Pollock looked at the amount on the check. "Five hundred thousand... " he whispered, and looked up. "You... Thank you."
***
Inside the room, Jasmine had taken possession of one of Blair's hands.
"Wake up, Blair. Wake up. Jim needs you... " She had decided to treat her fellow guide in much the same way as he had taught her would work on her sentinel. Johnny took the other hand, careful not to disturb the needle feeding the drip into Blair's arm. Simon stood watching them, desperately hoping...
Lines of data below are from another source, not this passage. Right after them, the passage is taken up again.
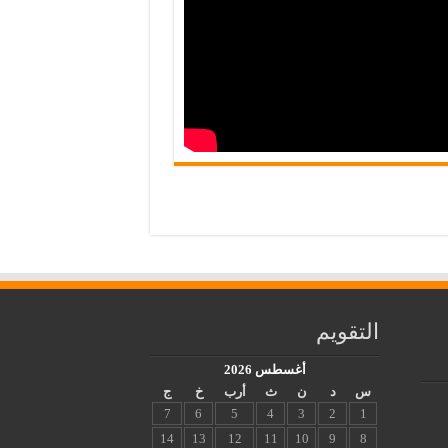
التقويم
أغسطس 2026
س
د
ن
ث
أرب
خ
ج
7
6
5
4
3
2
1
14
13
12
11
10
9
8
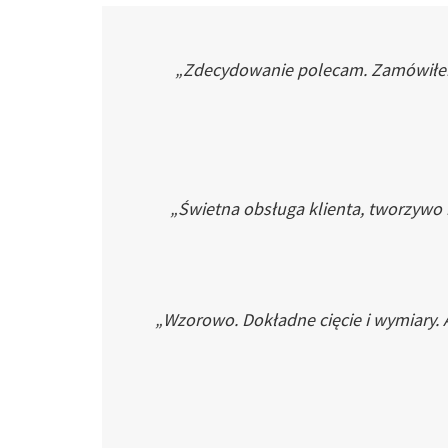
„Zdecydowanie polecam. Zamówiłem p
„Świetna obsługa klienta, tworzywo
„Wzorowo. Dokładne cięcie i wymiary. 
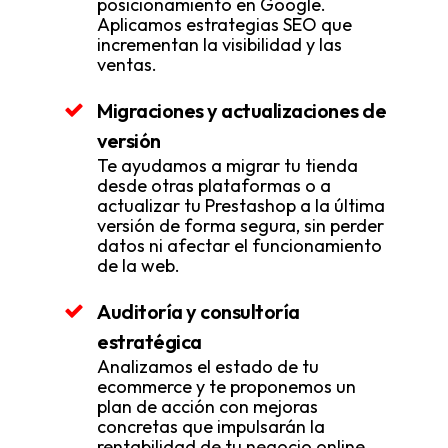
posicionamiento en Google.
Aplicamos estrategias SEO que
incrementan la visibilidad y las
ventas.
Migraciones y actualizaciones de
versión
Te ayudamos a migrar tu tienda
desde otras plataformas o a
actualizar tu Prestashop a la última
versión de forma segura, sin perder
datos ni afectar el funcionamiento
de la web.
Auditoría y consultoría
estratégica
Analizamos el estado de tu
ecommerce y te proponemos un
plan de acción con mejoras
concretas que impulsarán la
rentabilidad de tu negocio online.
John joined him. "Anything?" he murmured.
"Not yet."
"If necessary we can take him to Musgrove. I've got the money to cover the fees for him there."
"Once they're together I'd doubt they'd stay unconscious for long," Simon said.
"But they won't let Sandburg stay at all unless we pay," John pointed out. He sighed. "I just wish... "
Simon just looked at him, and waited.
"In a lot of ways, Sandburg was the best thing that ever happened to me, to my family," John said. "He gave us - the three of us - the courage to stop letting my wife rule our lives. But when he collapsed, I was at work and I didn't query her when she said she'd returned him to Cascade. But I should have; I knew she didn't like him, knew she thought he was a bad influence... "
There was movement from the bed. Jasmine's voice took on a new note of urgency. "Come on, Blair! Come back - Jim really, really needs you... "
"Wha... "
"Jim needs you, Blair. He's zoned and nobody but you can bring him back."
"Wha... Where... " Blair blinked, trying to focus. "Jasmine?"
"Yes. Blair, Jim's badly zoned. He needs you."
"Jasmine, your father - "
"Mr. Sandburg, I'm sorry," John said. "You're back in Cascade, and I've accepted that Jasmine is Johnny's guide."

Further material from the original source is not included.